New Jersey has been attempting to legalize sports betting for nearly three years. The Third Circuit Court of Appeals, the highest court to address the issue to date, has determined that New Jersey legalizing sports betting would directly violate the Professional and Amateur Sports Protection Act of 1992, but it stated that the federal law only prohibits state-regulated sports betting. Governor Chris Christie accordingly repealed New Jersey’s ban on sports betting two weeks ago to permit private entities to engage in sports betting without state regulation. The sports leagues then quickly applied for a temporary injunction, which Judge Shipp granted last Friday.

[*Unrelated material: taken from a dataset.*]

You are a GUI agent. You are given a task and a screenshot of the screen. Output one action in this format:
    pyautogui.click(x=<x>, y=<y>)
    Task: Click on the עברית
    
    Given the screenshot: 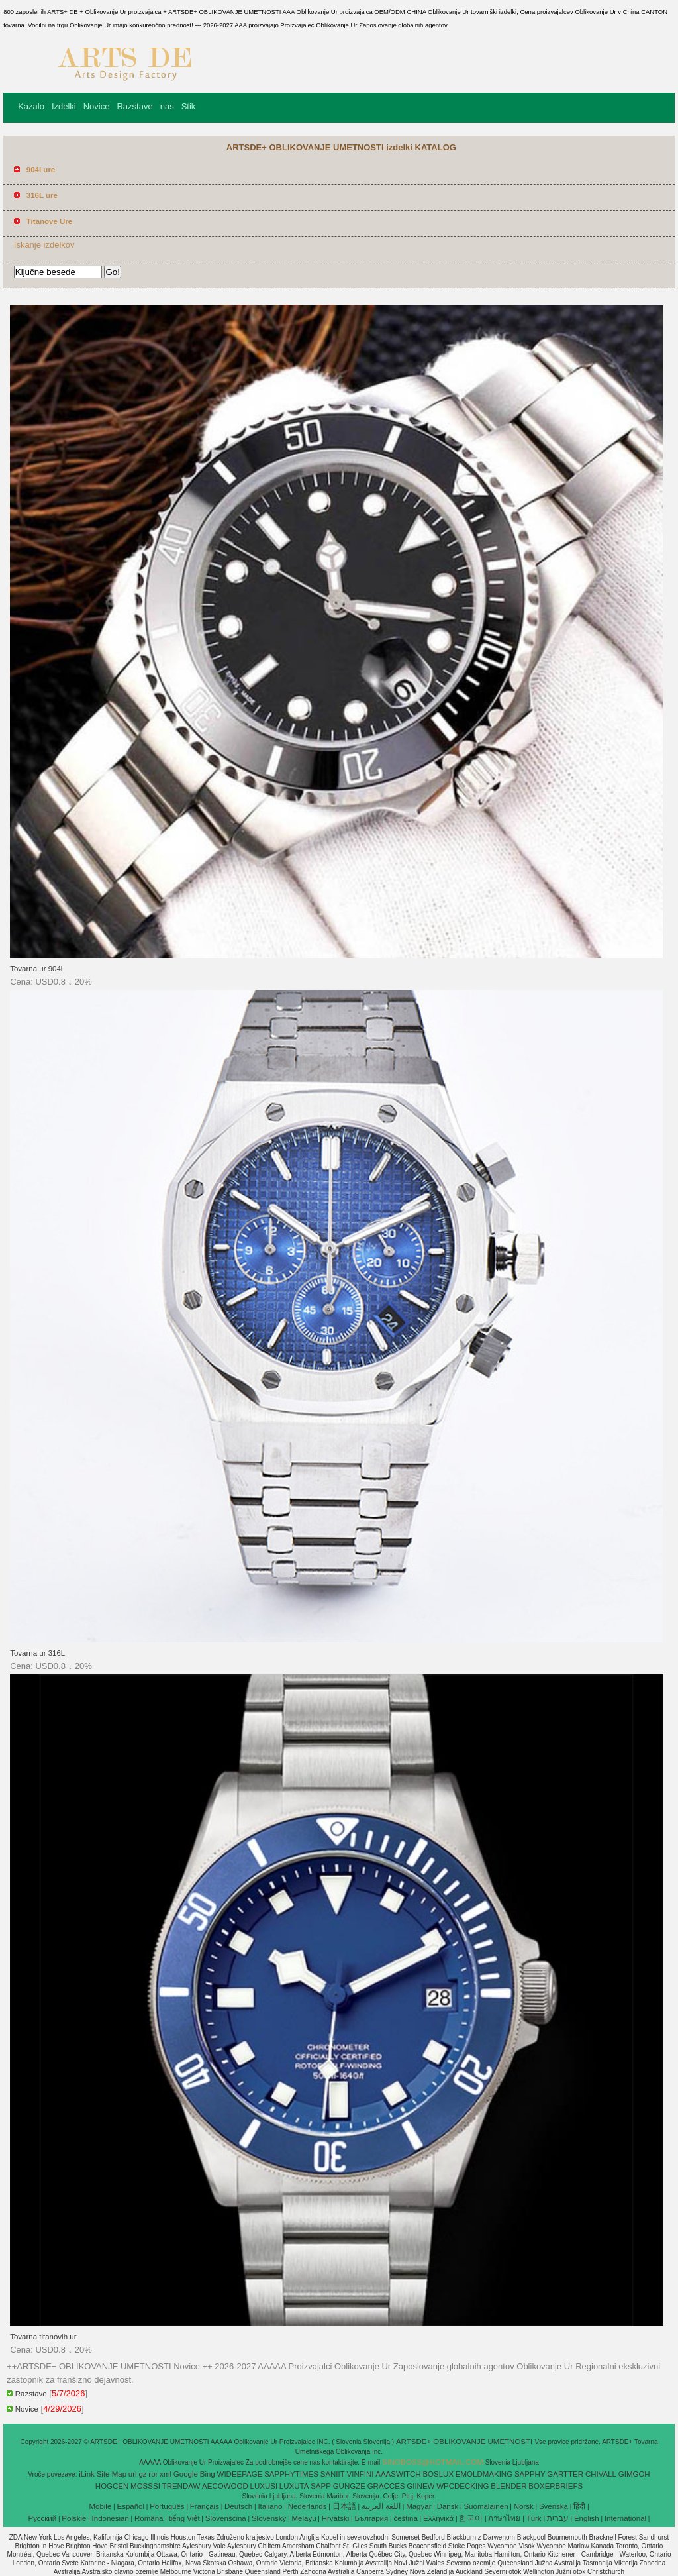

The leagues assert that sports betting in New Jersey would harm the integrity of their games. They could not in good faith deny, however, that the league enjoys significantly increased interest, television ratings, and therefore profit due to individuals gambling on sports, whether through fantasy sports, online betting sites based outside of the United States, or illegal bookmakers within the country. The league also fails to acknowledge that sports betting in New Jersey would provide much-needed revenue to the struggling economy in places such as Atlantic City, where casino revenue has sharply decreased in recent years and thousands of employees – many of whom are fans of the very leagues challenging New Jersey’s actions – have been laid off.
If Judge Shipp denies the request for an injunction, which he should, he will effectively force the leagues to see how harmless sports betting in New Jersey would be to their games. Sports gamblers today have no difficulty wagering on sporting events, so why not permit legitimate businesses in New Jersey to profit from the activity?
With the NFL playoffs beginning in January and the NCAA Basketball Tournament occurring in March, a denial of the leagues’ request for a Preliminary Injunction would force a “test period” of sports betting pending the underlying suit during a period that includes two of the most heavily-wagered events in the country. During this period, the leagues would likely learn that the integrity of their games would not suffer, while New Jersey racetracks and casinos would likely generate much-needed income. This would help the individuals these businesses employ maintain their jobs and have more money to spend on leisure activities, which often include paying these very leagues to attend sporting events and purchase memorabilia. It truly would be a win-win for both sides.